Gradually, as my mind processed what he was really saying, Boris changed my perspective. He helped me to see that it isn’t failure to give up. I simply began feeling that way because I had invested so much of my self into it. And that even though I may feel like I am stepping off a cliff into a dark unknown chasm – in giving up what has been for something yet unknown – it is really for the best. Onward and upward! I looked at Boris thinking how amazing he is and how brave.
And here is the missing piece to the story: About 11.5 years ago I went to the local animal shelter, not planning on adopting, but simply visiting. Actually, I had felt a repeated nagging feeling that I ought to go. So, I did. The first thing I saw when I entered the room, was Boris, in the top cage as you walk in, not noticing all the people looking at him because he was too busy being disgusted that he had been washed. All the other cats were in desperation to attract a rescuer for adoption and his demeanor was, “What the hell do they think they were doing, washing me like that?” ignoring all the people as he looked down at himself in disgust. I casually observed him from a distance. Some college girls oohed and awwed at him. I instantly found myself thinking, They can’t take care of him the way he needs. Next, I found myself chatting with the person caring for Boris. She told me that she had named him and that he had been found abandoned on a freeway. It was a freeway area near our city that has fencing separating it from the countryside. Most likely he had been thrown from a car and left. She said he was dirty when they picked him up. The kind of dirty that cats only get when they have given up, she said sadly. She mentioned that he had also been sick with a cold and and had just come out from quarantine. I adopted him after that conversation. Later that day they called to say Boris had been put back in quarantine because of the cold. They mentioned that this happened right after I left and that he would not have been available for adoption a minute later. I waited 1.5 weeks and then insisted that he come home. I could not imagine he could get better back in quarantine in a cage. They said yes, and I brought him home on Father’s Day 2003.

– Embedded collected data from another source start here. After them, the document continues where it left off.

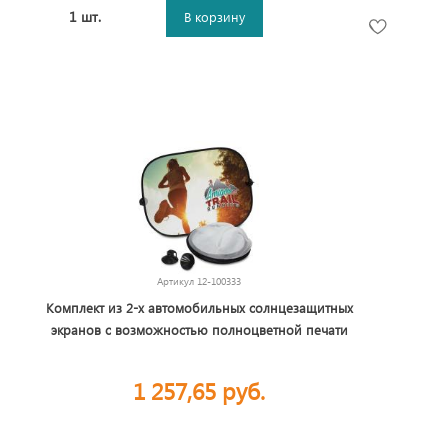
1 шт.
В корзину
Артикул
12-100333
Комплект из 2-х автомобильных солнцезащитных
экранов с возможностью полноцветной печати
1 257,65 руб.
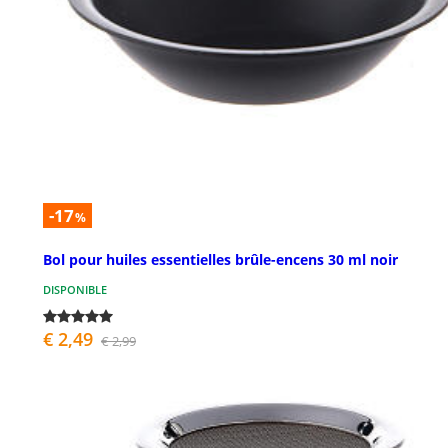
-17
%
Bol pour huiles essentielles brûle-encens 30 ml noir
DISPONIBLE
€ 2,49
€ 2,99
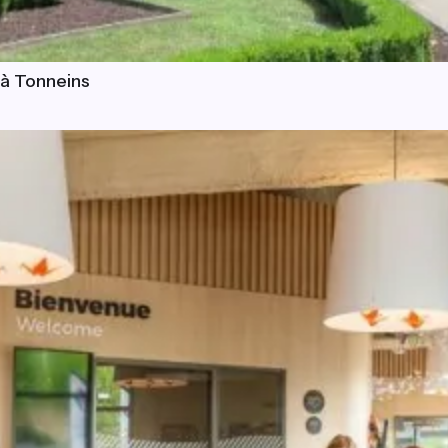
 à Tonneins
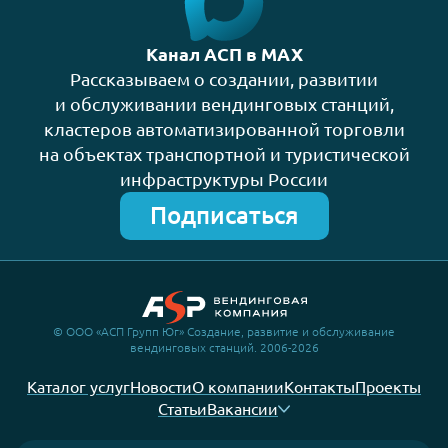
Канал АСП в MAX
Рассказываем о создании, развитии
и обслуживании вендинговых станций,
кластеров автоматизированной торговли
на объектах транспортной и туристической
инфраструктуры России
Подписаться
© ООО «АСП Групп Юг» Создание, развитие и обслуживание
вендинговых станций. 2006-2026
Каталог услуг
Новости
О компании
Контакты
Проекты
Статьи
Вакансии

Everyone that met him always made some kind of coo or aw. There is a charisma and a handsomeness to him, that Boris. The first year that he lived with us he experienced PTSD and his doctor had him take an anti-depressant for 3 months “to help him remember how to feel normal again”. What I noticed about Boris in that first year was that he had definitely been outside during a major storm because he was always so scared during storms back then. He would go to the basement and hide in a corner behind something. It also seemed that there had been a man in his life that hadn’t been too nice to him. I could tell by how Boris first interacted with my husband and then how Boris’s heart melted and began to adore my husband as he felt his love and kindness. Right away, Boris showed me that he had found a job at our house. Like a valiant knight, he vowed to watch over our then 2.5 year old daughter. And he did, devotedly. Every night he would watch over her without fail. Going with the knight theme, Boris always runs to the aid of anyone in the house who he thinks is hurting, in pain or in need of help, animal or human. He runs to whomever it is and offers his concern, presence and help. If he were a human he would be a first responder, nurse or healer. And, Boris did indeed remember how to feel normal and never needed meds again. Eleven years later he is happier than ever and aging with grace and a definite zest of wisdom.
So, you see, Boris’s response to me was profound. It came from a deep place. And it helped me to take the steps needed of acceptance of what is and moving in the now into the next amazing and exciting chapter of my life. So, yeah, I highly recommend it, if it is time, appropriate, respectful of life and ethical, then yes, by all means, give up.